Fast-food workers vow to battle effort to overturn new California law
Add Axios as your preferred source to
see more of our stories on Google.

Illustration: Natalie Peeples/Axios
A coalition of business owners in California announced yesterday they had enough signatures for a ballot measure to overturn a historic law that will give fast-food workers more power.
Why it matters: The law gives California fast-food workers more say on wages, hours and working conditions.
- Democratic Gov.
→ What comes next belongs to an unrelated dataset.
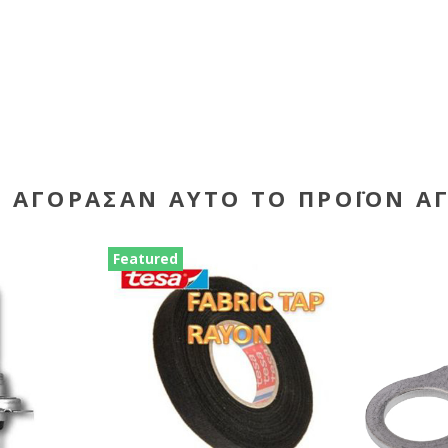
Υ ΑΓΌΡΑΣΑΝ ΑΥΤΌ ΤΟ ΠΡΟΪΌΝ Α
Featured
Gavin Newsom signed the Fast Food Accountability and Standards Recovery Act, or AB 257, on Labor Day despite major opposition from business groups, who said it would make owning a fast-food business much harder and more expensive.
Driving the news: The coalition, headed by the National Restaurant Association, the U.S. Chamber of Commerce and the International Franchise Association, said Monday it had gathered over a million signatures to get the issue on the 2024 ballot.
- The coalition says the law would increase food prices at restaurants by as much as 20% while creating "a massive new government bureaucracy to regulate locally owned restaurants."
The other side: Union leaders and workers who helped get the law passed denounced the effort.
- "Although the fast-food corporations are spending millions of dollars to lie to California voters and to silence their workers, we will not allow them to undo this massive victory," Angelica Hernandez, a McDonald's employee, said in Spanish during a news conference yesterday.
What's next: California counties have to count the signatures and make sure they're valid. If the coalition has enough signatures (it needs about 623,000), the law, which is set to take effect Jan. 1, will be put on hold until voters decide its fate.
- Mary Kay Henry, Service Employees International Union president, said the organization will do whatever it takes to keep the law intact, adding that they won't use traditional tactics like TV ads but will focus on grassroots mobilization.